ACTION ITEM:
Go through the material below, find each line with the word "Balsamic", and copy those lines.

== == ==

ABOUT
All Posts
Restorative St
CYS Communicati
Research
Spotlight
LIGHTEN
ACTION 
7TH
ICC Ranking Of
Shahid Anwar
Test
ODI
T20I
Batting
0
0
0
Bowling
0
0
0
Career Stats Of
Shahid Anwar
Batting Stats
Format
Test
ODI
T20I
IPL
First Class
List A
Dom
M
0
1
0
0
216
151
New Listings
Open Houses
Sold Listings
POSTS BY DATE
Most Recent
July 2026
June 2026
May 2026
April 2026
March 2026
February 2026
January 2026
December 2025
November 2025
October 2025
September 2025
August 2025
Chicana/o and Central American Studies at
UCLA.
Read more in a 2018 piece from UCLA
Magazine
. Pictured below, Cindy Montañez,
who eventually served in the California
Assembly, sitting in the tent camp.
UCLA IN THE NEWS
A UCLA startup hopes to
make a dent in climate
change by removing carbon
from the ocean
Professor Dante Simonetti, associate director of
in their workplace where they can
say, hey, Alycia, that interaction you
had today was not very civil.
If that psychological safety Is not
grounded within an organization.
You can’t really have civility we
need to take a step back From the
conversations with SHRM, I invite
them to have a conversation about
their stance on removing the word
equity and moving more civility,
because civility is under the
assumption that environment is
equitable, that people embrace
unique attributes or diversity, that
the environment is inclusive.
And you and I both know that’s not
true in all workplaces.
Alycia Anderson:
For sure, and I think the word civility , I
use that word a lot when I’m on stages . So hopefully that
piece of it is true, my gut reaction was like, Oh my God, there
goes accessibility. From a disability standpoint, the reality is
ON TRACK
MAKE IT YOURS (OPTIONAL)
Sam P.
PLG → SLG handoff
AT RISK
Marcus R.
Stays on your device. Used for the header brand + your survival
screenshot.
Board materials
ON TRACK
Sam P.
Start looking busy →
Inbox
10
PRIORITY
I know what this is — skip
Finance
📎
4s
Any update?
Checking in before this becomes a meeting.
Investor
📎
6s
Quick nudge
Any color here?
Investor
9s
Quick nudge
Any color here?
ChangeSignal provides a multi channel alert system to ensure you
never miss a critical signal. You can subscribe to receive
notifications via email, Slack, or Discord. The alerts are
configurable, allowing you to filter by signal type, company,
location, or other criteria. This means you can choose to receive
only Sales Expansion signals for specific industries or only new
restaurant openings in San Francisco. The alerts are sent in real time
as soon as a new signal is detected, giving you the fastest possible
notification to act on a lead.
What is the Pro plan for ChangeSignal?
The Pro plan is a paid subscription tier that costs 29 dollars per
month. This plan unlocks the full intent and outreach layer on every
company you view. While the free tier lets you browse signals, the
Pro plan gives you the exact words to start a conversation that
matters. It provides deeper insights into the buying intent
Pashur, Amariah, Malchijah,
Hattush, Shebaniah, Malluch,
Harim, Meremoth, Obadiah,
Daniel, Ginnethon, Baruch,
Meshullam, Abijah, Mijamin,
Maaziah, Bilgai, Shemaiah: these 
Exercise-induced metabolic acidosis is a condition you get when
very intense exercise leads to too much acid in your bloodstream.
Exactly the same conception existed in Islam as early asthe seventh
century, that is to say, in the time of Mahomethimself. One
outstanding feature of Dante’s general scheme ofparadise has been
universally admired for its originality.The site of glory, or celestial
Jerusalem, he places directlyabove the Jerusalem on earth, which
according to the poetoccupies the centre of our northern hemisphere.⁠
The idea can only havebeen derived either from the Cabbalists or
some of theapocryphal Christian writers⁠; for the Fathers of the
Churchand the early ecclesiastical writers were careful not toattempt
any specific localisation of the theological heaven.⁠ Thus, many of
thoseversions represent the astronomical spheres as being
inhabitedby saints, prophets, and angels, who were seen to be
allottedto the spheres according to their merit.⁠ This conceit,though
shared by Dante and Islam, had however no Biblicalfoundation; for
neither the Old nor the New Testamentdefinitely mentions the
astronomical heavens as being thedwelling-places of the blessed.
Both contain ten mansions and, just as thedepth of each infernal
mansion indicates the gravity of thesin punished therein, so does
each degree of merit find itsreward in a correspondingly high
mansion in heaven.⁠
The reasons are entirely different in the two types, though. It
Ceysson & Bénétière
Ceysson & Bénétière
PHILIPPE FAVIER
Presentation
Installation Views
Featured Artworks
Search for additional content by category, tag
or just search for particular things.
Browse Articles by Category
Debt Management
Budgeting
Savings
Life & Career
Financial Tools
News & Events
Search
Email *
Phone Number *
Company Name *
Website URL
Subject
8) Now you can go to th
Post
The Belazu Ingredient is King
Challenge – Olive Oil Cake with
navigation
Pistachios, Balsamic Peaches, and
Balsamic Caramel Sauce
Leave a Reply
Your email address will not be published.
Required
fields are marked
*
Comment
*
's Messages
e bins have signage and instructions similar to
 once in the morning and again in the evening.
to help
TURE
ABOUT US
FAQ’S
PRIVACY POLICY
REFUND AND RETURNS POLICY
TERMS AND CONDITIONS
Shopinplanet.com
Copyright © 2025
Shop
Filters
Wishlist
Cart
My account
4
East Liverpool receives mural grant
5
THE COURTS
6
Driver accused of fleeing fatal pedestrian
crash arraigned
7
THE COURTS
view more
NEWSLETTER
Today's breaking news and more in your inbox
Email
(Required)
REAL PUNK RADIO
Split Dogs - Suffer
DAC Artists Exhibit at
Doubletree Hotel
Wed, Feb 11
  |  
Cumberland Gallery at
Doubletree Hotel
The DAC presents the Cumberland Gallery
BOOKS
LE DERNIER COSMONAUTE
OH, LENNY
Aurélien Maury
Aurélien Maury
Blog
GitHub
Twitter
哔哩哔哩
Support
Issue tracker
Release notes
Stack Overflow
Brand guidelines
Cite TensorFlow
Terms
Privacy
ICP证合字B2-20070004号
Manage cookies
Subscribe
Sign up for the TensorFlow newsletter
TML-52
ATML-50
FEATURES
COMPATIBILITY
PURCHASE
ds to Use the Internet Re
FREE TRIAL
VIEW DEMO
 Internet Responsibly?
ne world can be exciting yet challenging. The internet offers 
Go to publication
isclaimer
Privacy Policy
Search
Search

== == ==

SOLUTION TO THIS PROBLEM:
Pistachios, Balsamic Peaches, and
Balsamic Caramel Sauce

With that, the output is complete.